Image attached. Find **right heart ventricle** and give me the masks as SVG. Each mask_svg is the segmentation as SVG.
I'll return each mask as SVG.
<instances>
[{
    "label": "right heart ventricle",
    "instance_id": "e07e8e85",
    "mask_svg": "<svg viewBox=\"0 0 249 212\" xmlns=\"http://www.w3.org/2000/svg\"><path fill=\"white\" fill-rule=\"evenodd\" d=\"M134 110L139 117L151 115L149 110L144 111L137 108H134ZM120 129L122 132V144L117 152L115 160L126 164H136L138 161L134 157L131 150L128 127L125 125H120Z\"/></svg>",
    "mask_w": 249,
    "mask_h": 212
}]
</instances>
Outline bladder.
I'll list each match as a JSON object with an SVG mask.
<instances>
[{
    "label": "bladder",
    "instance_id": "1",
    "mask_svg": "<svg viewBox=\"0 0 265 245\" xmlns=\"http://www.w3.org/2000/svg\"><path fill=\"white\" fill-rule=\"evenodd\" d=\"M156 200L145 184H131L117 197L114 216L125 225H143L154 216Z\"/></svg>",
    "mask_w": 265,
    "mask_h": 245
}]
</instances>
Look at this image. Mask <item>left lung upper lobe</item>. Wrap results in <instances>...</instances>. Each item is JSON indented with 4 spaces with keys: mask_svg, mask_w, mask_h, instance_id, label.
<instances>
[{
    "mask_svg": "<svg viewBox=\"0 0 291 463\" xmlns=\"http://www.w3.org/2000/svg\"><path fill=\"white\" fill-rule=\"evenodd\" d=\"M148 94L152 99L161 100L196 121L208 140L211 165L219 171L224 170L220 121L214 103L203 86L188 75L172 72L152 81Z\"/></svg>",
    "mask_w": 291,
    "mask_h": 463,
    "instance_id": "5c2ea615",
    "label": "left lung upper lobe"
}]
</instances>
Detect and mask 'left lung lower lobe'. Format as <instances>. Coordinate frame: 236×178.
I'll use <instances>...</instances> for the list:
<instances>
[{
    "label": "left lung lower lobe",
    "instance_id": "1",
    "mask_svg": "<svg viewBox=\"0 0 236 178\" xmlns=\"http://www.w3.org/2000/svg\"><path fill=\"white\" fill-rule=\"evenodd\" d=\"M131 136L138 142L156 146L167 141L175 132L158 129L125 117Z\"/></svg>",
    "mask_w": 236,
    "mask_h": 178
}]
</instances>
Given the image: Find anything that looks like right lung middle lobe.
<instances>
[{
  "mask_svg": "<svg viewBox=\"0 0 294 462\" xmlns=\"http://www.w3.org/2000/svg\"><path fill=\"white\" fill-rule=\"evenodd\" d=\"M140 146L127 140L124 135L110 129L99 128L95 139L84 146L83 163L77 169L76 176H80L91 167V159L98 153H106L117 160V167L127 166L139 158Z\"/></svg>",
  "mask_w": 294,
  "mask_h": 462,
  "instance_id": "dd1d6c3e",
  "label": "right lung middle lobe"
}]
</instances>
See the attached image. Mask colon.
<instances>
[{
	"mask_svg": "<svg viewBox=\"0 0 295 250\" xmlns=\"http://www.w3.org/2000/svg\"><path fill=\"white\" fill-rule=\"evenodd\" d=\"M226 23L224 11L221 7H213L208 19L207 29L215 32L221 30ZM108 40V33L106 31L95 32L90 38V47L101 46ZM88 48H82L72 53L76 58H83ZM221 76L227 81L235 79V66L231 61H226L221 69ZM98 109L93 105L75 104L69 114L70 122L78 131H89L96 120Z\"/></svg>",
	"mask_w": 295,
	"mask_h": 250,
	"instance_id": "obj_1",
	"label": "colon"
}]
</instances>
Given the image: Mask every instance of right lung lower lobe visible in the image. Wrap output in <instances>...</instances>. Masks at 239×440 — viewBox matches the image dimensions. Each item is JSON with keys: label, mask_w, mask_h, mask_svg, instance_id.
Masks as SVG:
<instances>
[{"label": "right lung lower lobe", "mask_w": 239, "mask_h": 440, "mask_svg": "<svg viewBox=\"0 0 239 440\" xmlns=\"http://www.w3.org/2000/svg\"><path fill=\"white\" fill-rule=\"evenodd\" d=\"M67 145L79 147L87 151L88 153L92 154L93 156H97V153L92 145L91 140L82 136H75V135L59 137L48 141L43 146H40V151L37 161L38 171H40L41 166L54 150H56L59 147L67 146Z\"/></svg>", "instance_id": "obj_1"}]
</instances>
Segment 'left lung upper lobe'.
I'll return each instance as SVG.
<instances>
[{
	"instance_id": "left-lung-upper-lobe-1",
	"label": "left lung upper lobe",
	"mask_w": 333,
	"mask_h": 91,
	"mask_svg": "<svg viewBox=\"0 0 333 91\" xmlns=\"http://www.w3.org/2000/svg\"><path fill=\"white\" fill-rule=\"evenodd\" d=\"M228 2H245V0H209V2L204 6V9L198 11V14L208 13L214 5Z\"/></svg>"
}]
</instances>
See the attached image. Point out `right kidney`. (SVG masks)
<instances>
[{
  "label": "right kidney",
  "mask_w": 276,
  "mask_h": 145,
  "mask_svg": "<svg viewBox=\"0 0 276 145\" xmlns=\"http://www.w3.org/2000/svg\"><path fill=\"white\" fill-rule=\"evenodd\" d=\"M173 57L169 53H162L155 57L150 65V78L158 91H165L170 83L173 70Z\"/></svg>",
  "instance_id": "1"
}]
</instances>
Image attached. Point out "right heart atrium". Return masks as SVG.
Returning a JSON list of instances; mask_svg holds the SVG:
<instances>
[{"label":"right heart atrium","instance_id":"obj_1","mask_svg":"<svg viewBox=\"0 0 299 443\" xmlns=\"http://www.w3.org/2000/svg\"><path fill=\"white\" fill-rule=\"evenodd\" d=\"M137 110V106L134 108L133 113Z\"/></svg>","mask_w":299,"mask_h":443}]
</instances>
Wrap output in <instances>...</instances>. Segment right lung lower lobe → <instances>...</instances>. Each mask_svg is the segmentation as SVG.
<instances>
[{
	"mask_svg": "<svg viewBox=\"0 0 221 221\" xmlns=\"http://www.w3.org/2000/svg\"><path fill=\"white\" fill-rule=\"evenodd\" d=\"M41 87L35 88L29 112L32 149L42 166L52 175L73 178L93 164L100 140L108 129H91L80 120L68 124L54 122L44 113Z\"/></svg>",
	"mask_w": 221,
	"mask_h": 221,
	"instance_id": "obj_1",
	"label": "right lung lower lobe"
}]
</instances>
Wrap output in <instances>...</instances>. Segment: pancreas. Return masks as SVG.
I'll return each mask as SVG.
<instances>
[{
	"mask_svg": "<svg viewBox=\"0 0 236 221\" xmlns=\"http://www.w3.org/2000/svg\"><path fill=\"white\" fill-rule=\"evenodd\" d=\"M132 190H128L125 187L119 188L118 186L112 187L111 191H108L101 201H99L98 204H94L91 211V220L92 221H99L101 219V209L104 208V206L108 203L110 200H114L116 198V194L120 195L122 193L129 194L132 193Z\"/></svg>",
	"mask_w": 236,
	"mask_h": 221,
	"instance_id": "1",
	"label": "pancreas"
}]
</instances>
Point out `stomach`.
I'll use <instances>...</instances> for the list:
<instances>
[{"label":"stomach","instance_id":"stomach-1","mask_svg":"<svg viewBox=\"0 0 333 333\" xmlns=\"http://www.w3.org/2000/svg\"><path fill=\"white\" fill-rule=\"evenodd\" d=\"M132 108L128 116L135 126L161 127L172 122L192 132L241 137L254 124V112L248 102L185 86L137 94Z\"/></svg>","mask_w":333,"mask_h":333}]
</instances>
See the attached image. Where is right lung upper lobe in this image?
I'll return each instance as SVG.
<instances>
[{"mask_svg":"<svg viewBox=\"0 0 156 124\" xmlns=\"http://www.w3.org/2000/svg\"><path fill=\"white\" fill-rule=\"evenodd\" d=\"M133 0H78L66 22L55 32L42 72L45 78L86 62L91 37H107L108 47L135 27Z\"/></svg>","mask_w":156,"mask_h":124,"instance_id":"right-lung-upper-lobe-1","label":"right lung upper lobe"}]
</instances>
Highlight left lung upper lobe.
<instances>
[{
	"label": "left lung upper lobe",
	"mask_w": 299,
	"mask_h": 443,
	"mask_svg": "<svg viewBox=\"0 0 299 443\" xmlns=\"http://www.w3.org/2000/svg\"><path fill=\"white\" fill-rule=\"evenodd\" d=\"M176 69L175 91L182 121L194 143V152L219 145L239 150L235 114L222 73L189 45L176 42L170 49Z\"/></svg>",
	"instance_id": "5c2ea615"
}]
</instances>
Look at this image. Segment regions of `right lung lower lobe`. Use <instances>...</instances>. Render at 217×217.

☆ ☆ ☆ ☆ ☆ ☆ ☆

## Work task
Repeat exactly the lines from the line containing "Highlight left lung upper lobe." through the end of the listing above; both boundary lines are part of the output.

## Task solution
Highlight left lung upper lobe.
<instances>
[{
	"label": "left lung upper lobe",
	"mask_w": 299,
	"mask_h": 443,
	"mask_svg": "<svg viewBox=\"0 0 299 443\" xmlns=\"http://www.w3.org/2000/svg\"><path fill=\"white\" fill-rule=\"evenodd\" d=\"M176 69L175 91L182 121L194 143V152L219 145L239 150L235 114L222 73L189 45L176 42L170 49Z\"/></svg>",
	"instance_id": "5c2ea615"
}]
</instances>
Look at this image. Segment regions of `right lung lower lobe`. Use <instances>...</instances>. Render at 217×217.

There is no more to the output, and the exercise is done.